Seeking the removal of protectionist measures that hinder the growth of steel industry, Qatar on Monday suggested regional integration through more bilateral and multilateral pacts and efforts by Arab steel producers to capitalise on the opportunities in the rapidly growing emerging markets such as Asia and Africa.

"We are seeing really a very rapid growth in demand in Asia and Africa...This throws greater opportunities for the Arab countries to tap into these markets and to try to optimise the production and qualities of their products in order really to meet the growth in these regions," Sultan al-Khater, consultant to HE the Minister of Commerce and Industry, told the 17th Arab Steel Summit, which got underway on Monday.

Apart from tapping the markets, he said, there was a need for additional investments and focus on technology.

His comments come amidst an update released by Tthe World Steel Association on short range outlook for 2024 and 2025, which forecasts that steel demand in other emerging economies of the world, such as the Middle East and North Africa and the Association of Southeast Asian Nations regions, is expected to rebound in 2024 after a significant slowdown over 2022-23.

In this regard, al-Khater highlighted that infrastructure projects in Africa are "tremendous", which offer larger scope for the Arab steel producers.

Stressing that energy security is a pivotal element for this industry, he said Qatar has tapped into this field and since the early 1990s, and the country has demonstrated to the world that it can contribute to the ecosystem, growth and development worldwide by producing clean energy.

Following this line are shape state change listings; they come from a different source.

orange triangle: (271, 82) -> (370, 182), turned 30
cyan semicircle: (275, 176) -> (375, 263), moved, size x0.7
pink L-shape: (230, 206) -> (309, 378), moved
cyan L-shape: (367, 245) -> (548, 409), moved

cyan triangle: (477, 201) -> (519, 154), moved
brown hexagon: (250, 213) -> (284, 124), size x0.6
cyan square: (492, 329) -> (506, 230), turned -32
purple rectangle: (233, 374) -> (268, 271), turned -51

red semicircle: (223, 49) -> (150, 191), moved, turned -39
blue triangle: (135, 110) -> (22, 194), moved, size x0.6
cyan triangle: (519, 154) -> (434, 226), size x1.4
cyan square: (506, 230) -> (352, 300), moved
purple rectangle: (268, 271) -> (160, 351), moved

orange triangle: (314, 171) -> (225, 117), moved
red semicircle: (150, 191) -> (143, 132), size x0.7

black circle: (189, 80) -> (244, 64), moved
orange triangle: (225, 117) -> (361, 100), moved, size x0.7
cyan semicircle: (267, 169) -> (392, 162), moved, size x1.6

Highlighting that Qatar's industrial and free zones are attracting investors and industries due to the advantage of global access, low cost energy and incentives as tax exemptions and waivers; he said Arab steel producers have to tap into these opportunities and open up to the markets around the region.

This came as response to remark made by Joachim Schroeder, chairman and chief executive officer of Research and Consulting Group, that the European steel manufacturers now have difficult time due to energy prices, "which have gone over the roof".

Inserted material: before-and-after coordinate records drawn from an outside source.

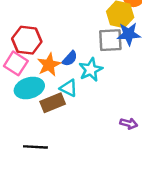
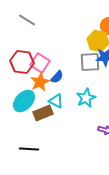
pink square: (16, 63) -> (40, 63), moved
cyan star: (91, 70) -> (86, 98), moved
cyan ellipse: (29, 88) -> (24, 101), turned -30

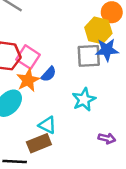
cyan triangle: (56, 101) -> (47, 125), moved
brown rectangle: (43, 113) -> (39, 143), moved

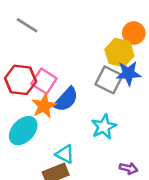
gray square: (89, 56) -> (109, 80), turned 30
blue semicircle: (49, 74) -> (66, 99), size x1.5

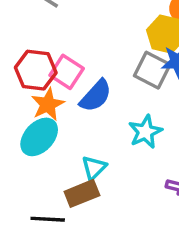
orange star: (44, 106) -> (48, 104), moved
cyan triangle: (65, 154) -> (94, 168), turned 48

Reminding that the trade policy and protectionist measures are hindering the growth of steel and other industries; al-Khater said there are lots of corridors and paths that can be taken to mitigate the negative impacts (of those protectionist measures).

"We need to look at increasing more of regional integration and alignments, among countries and steel producers and suppliers by (going in for) more bilateral as well and multilateral agreements and free trade agreements in order to mitigate these kind of barriers," he said, adding the Arab steel producers could benefit from the economic blocs that exist today within the North Africa, the Middle East and the Gulf Cooperation Council.

"There are so many agreements that facilitate the exchange and the momentum that the steel industry needs," said al-Khater.